沿任意维度切割numpy数组

Question

say that I have a (40,20,30) numpy array and that I have a function that after some work will return half of the input array along a selected input axis. Is there an automatic way to do so ? I would like to avoid such an ugly code:

def my_function(array,axis=0):

    ...

    if axis == 0:
        return array[:array.shape[0]/2,:,:] --> (20,20,30) array
    elif axis = 1:
        return array[:,:array.shape[1]/2,:] --> (40,10,30) array
    elif axis = 2: 
        return array[:,:,:array.shape[2]/2] --> (40,20,15) array

thanks for your help

Eric

Answer 1

I think you can use np.split for this [docs] , and simply take the first or second element returned, depending on which one you want. For example:

>>> a = np.random.random((40,20,30))
>>> np.split(a, 2, axis=0)[0].shape
(20, 20, 30)
>>> np.split(a, 2, axis=1)[0].shape
(40, 10, 30)
>>> np.split(a, 2, axis=2)[0].shape
(40, 20, 15)
>>> (np.split(a, 2, axis=0)[0] == a[:a.shape[0]/2, :,:]).all()
True

Answer 2

thanks for your help, DSM. I will use your approach.

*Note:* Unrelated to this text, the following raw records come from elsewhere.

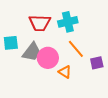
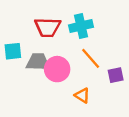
gray trapezoid: (32, 52) -> (38, 62), turned -125
orange triangle: (65, 72) -> (82, 95), moved

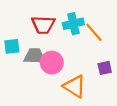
orange line: (91, 58) -> (94, 32), moved
orange triangle: (82, 95) -> (75, 86), size x1.6

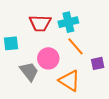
orange line: (94, 32) -> (75, 46), moved
gray trapezoid: (35, 56) -> (29, 72), moved, turned 50

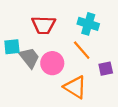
cyan cross: (68, 22) -> (88, 24), moved, turned 30
gray trapezoid: (29, 72) -> (29, 58), moved

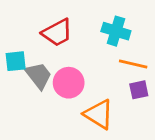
red trapezoid: (44, 25) -> (57, 33), turned -30
orange line: (82, 50) -> (133, 64), moved, turned -36

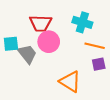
red trapezoid: (57, 33) -> (41, 23), turned 30
pink circle: (69, 83) -> (49, 42), moved

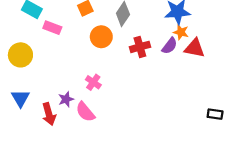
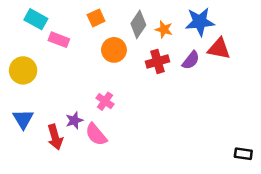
orange star: (181, 32) -> (164, 29), moved
red triangle: (195, 48) -> (219, 49), moved
black rectangle: (215, 114) -> (243, 154), moved

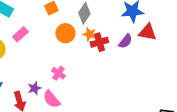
orange star: (164, 29) -> (89, 34), moved
pink rectangle: (59, 40) -> (20, 34), moved, turned -63

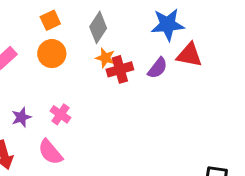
orange circle: (65, 33) -> (52, 54), moved
purple star: (34, 88) -> (21, 117), moved

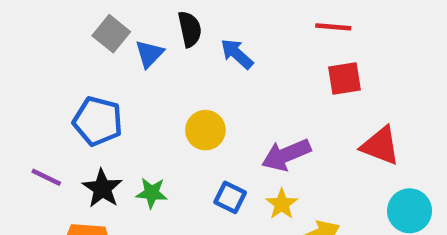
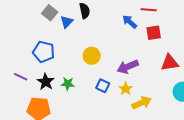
blue arrow: (237, 54) -> (130, 22), moved
red triangle: (380, 146) -> (170, 63), turned -30

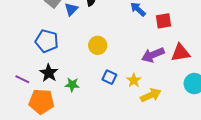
purple arrow: (128, 67) -> (153, 55), moved
purple line: (21, 77) -> (22, 79), moved
green star: (68, 84) -> (72, 85), moved

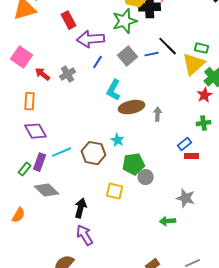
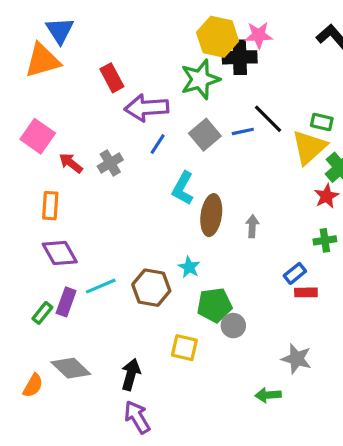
brown ellipse: (132, 107) -> (211, 215), turned -70
gray diamond: (47, 190) -> (71, 368), moved

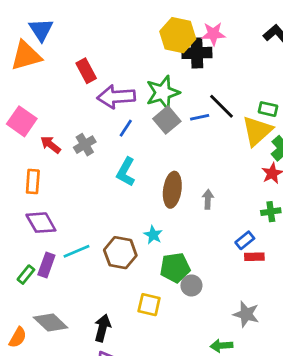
green star: (200, 79) -> (163, 93), moved
cyan L-shape: (183, 188) -> (126, 172), moved

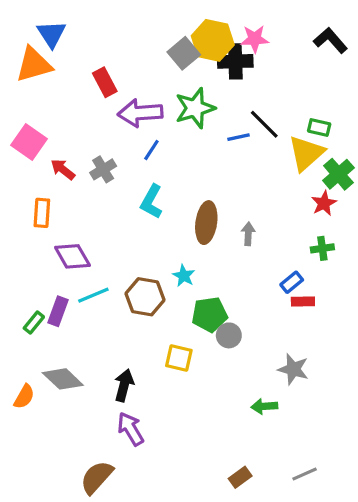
gray square: (167, 120) -> (184, 53), moved
purple diamond: (41, 223) -> (72, 256), moved

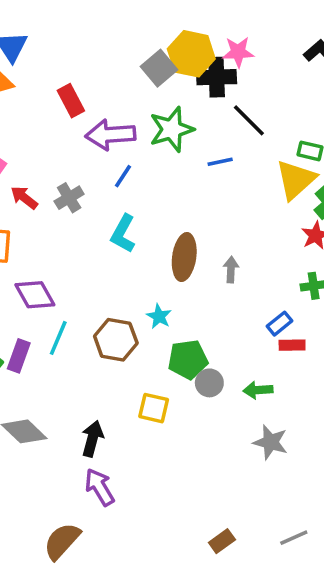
black line: (264, 124) -> (249, 120), moved
cyan line: (93, 295) -> (58, 338), turned -44
gray star: (293, 369) -> (270, 442), moved
green arrow: (264, 406) -> (258, 390), moved

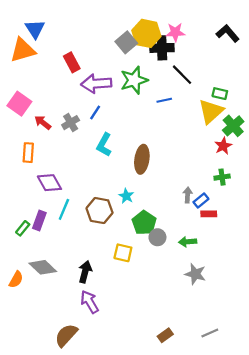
blue line: (123, 176) -> (95, 112), moved
gray arrow: (231, 270) -> (188, 195), moved
green pentagon: (188, 360) -> (144, 223), turned -30

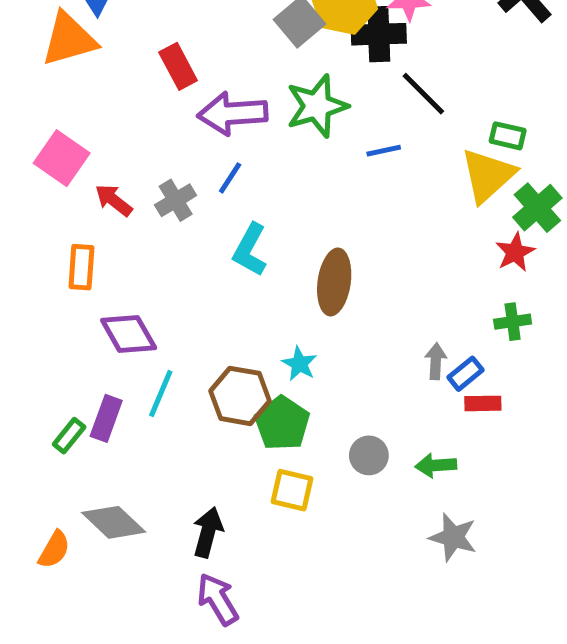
green pentagon: (144, 223) -> (282, 423), moved

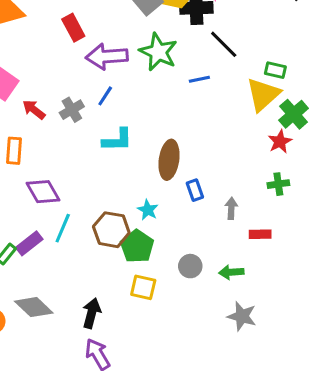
green star: (317, 106) -> (158, 52), turned -30
cyan L-shape: (250, 250) -> (117, 140), turned -120
blue rectangle: (466, 374) -> (195, 190), moved, turned -70
purple rectangle: (106, 418) -> (29, 243), turned 32

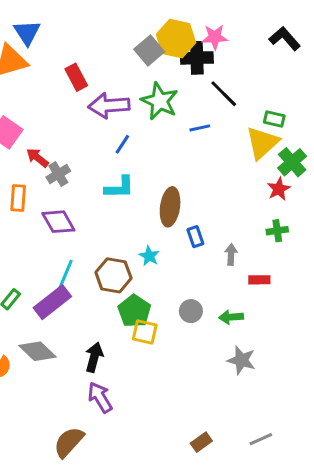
blue line: (105, 96) -> (122, 144), moved
gray cross: (72, 110) -> (58, 174), moved
purple diamond: (43, 192) -> (58, 222), moved
purple rectangle: (29, 243) -> (52, 302), moved, size x1.4
green pentagon: (137, 246) -> (134, 311), moved

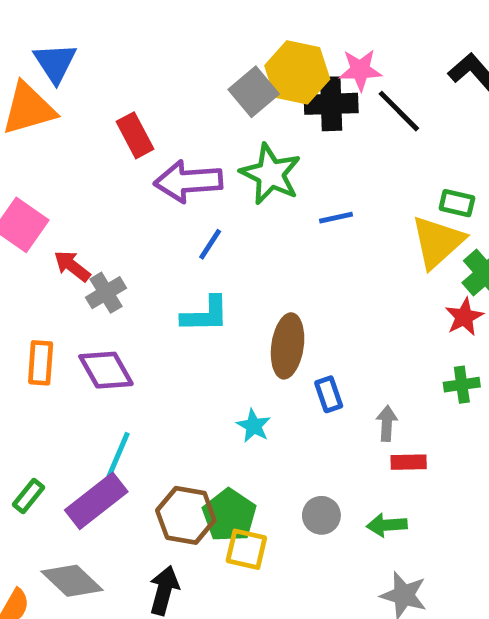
black line: (224, 94) -> (399, 111), moved
orange rectangle: (18, 198) -> (41, 363), moved
brown hexagon: (113, 275) -> (186, 515), moved
red rectangle: (259, 280) -> (409, 462), moved

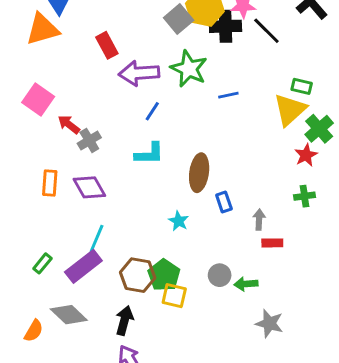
green arrow: (387, 525) -> (246, 284), moved

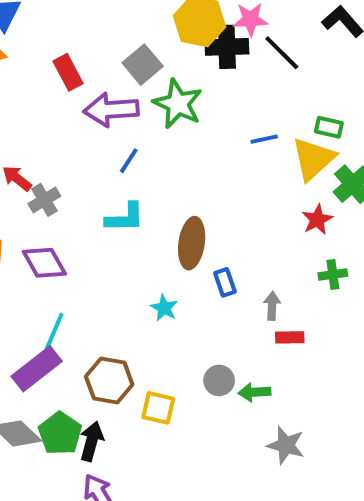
gray square: (179, 19) -> (143, 65), moved
blue line: (228, 95) -> (264, 139), moved
red star: (306, 155) -> (317, 220), moved
green pentagon: (164, 275) -> (60, 433), moved

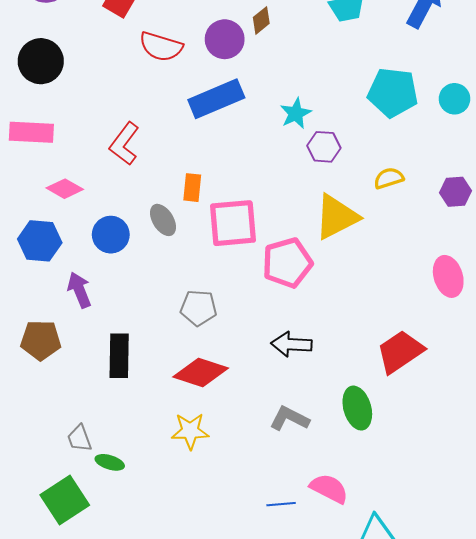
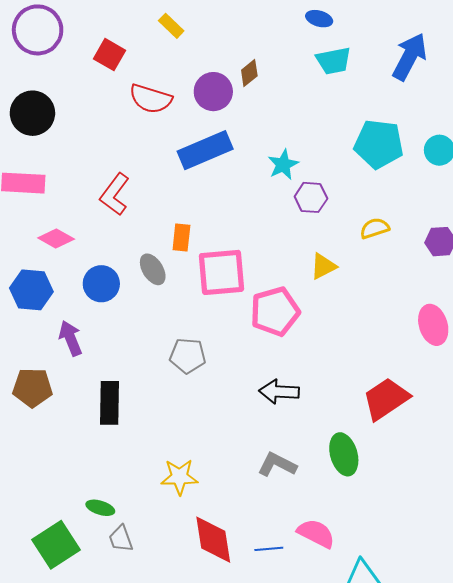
yellow triangle: (336, 217) -> (323, 266), size x0.6
red diamond: (201, 373) -> (213, 540), moved, turned 63
gray trapezoid: (79, 438) -> (121, 539), moved

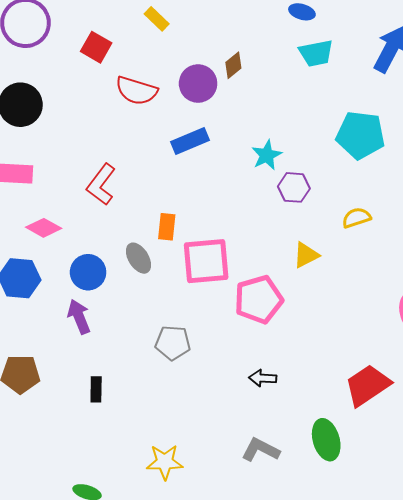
blue rectangle: (205, 150) -> (190, 141), size x0.7
purple arrow: (70, 338) -> (79, 317), moved
black arrow: (279, 392) -> (263, 378), size x0.7
black rectangle: (110, 403) -> (96, 389), size x0.6

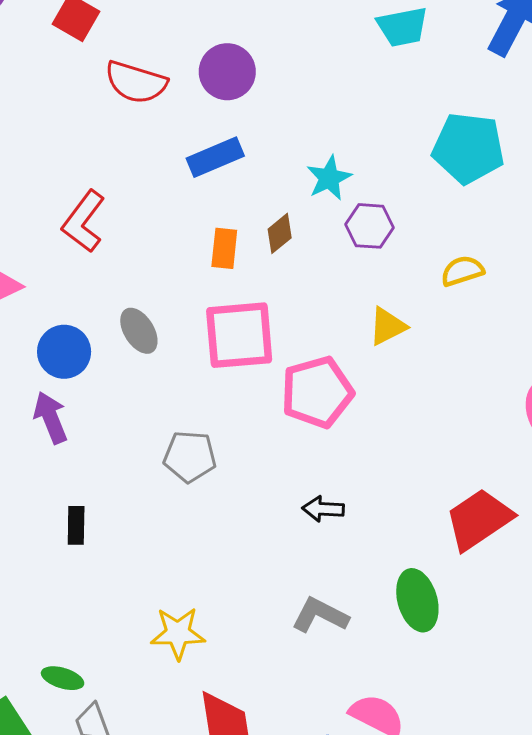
brown diamond: (233, 65) -> (280, 233), moved
orange rectangle: (167, 227) -> (224, 248), moved

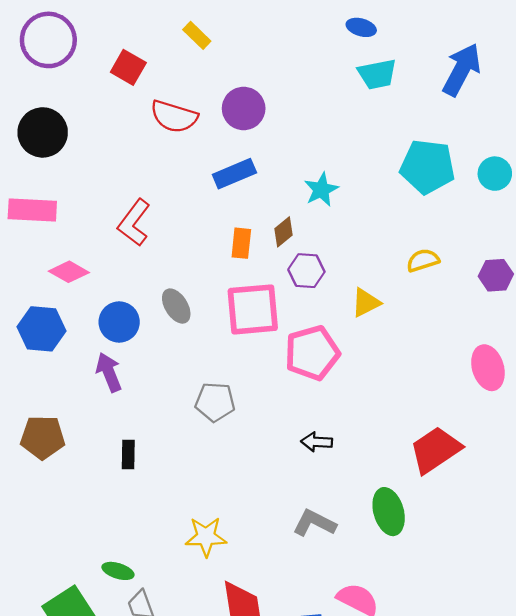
purple hexagon: (370, 226) -> (306, 271), moved

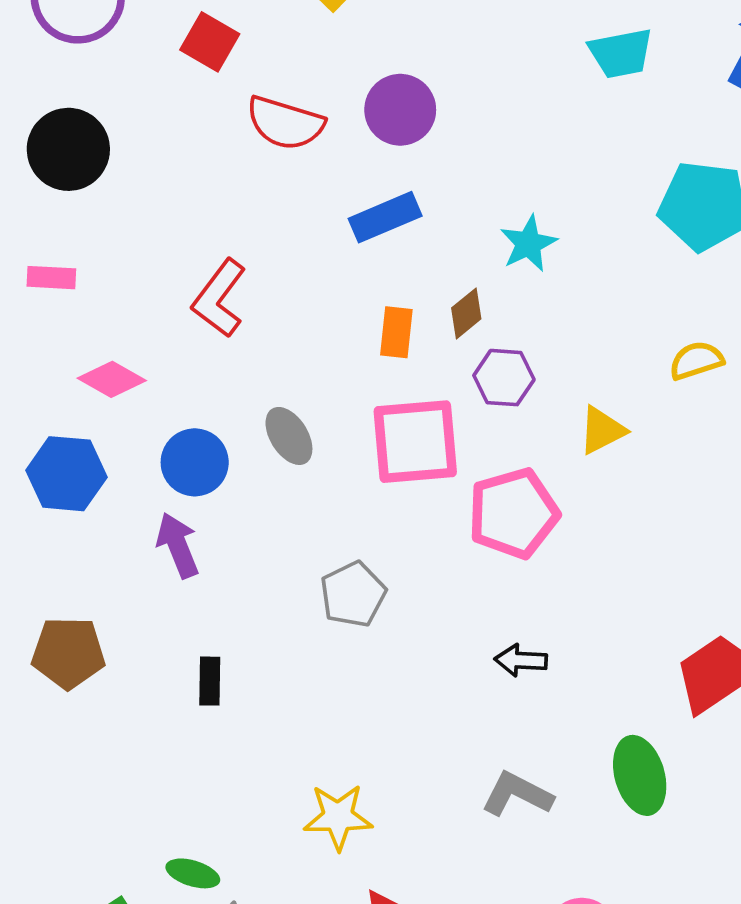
pink rectangle: (32, 210) -> (51, 278), size x0.6
gray pentagon: (215, 402) -> (353, 594), turned -30

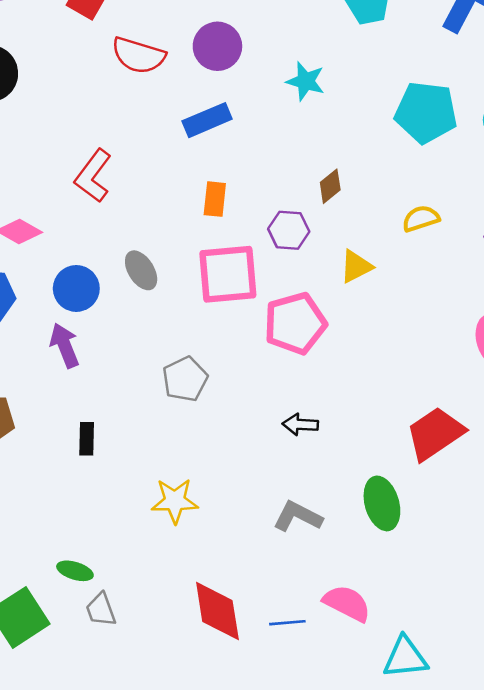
cyan star: (528, 244) -> (306, 81), moved, turned -30
brown diamond: (466, 313) -> (330, 186), moved
yellow star: (338, 817) -> (175, 501), moved

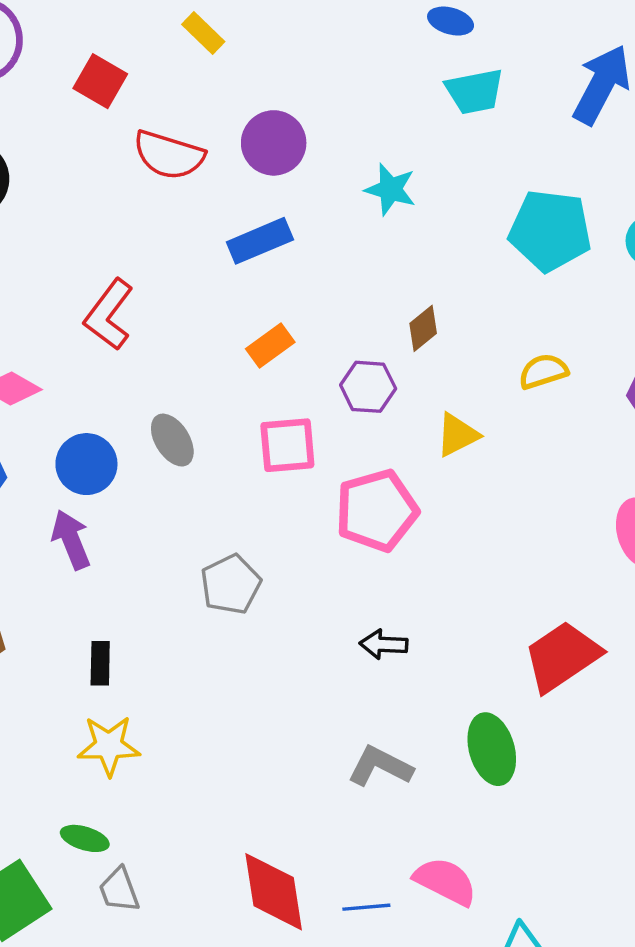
orange rectangle: (215, 199) -> (270, 346), turned 48
pink square: (228, 274) -> (287, 445), size x0.7
yellow star: (175, 501) -> (109, 746), moved

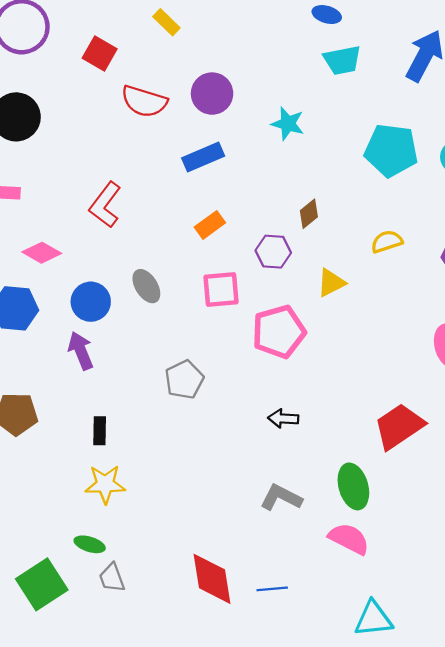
pink semicircle: (445, 881) -> (349, 539), moved

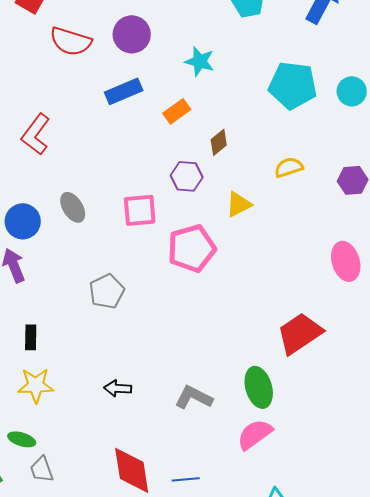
orange rectangle: (210, 225) -> (177, 111), moved
black arrow: (283, 419) -> (118, 388), moved
pink semicircle: (349, 539) -> (255, 434), turned -63

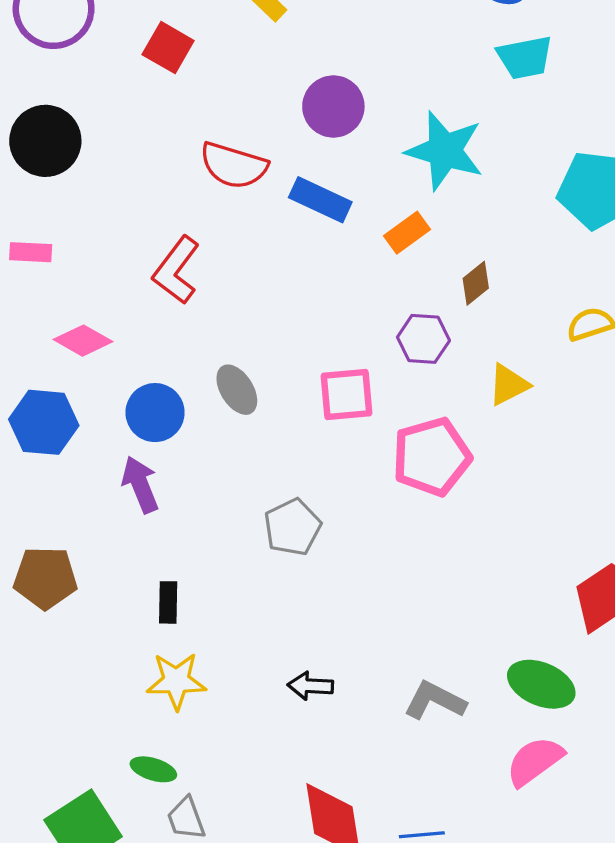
red semicircle: (71, 41) -> (234, 165), moved
cyan star: (200, 61) -> (445, 151), size x1.6
blue rectangle: (124, 91) -> (320, 200), turned 48
green ellipse: (259, 387) -> (541, 684), turned -51

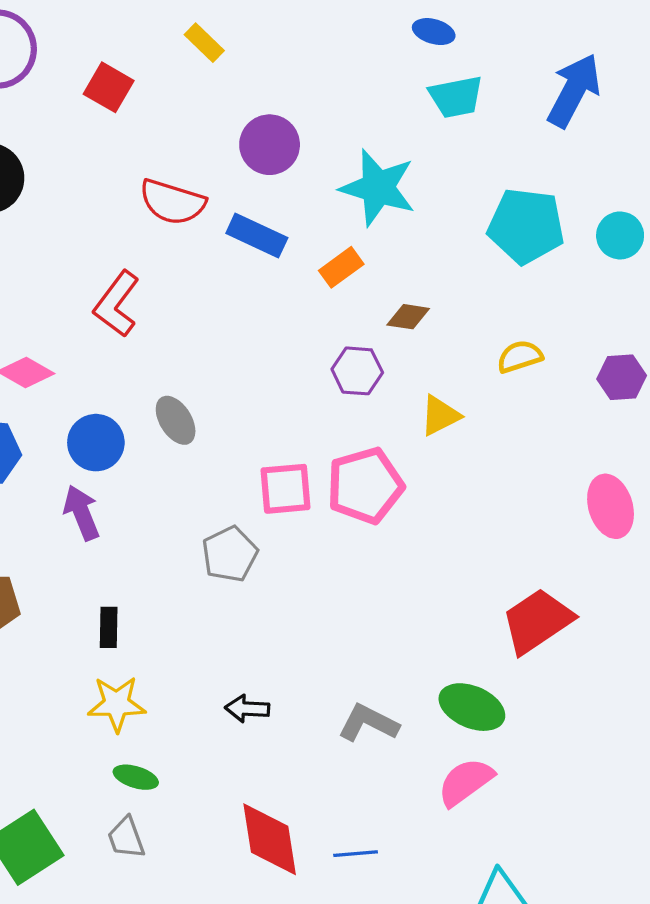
brown diamond: (476, 283) -> (408, 317), turned 48
pink square: (347, 395) -> (286, 489), moved
green ellipse: (153, 769) -> (136, 777), moved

In the meantime, I found a (dirty ?) hack:

>>> a = np.random.random((40,20,30))
>>> s = [slice(None),]*a.ndim
>>> s[axis] = slice(f,l,s)
>>> a1 = a[s]

Perhaps a bit more general than np.split but much less elegant !

Answer 3

numpy.rollaxis is a good tool for this:

def my_func(array, axis=0):
    array = np.rollaxis(array, axis)
    out = array[:array.shape[0] // 2]
    # Do stuff with array and out knowing that the axis of interest is now 0
    ...

    # If you need to restore the order of the axes
    if axis == -1:
        axis = out.shape[0] - 1
    out = np.rollaxis(out, 0, axis + 1)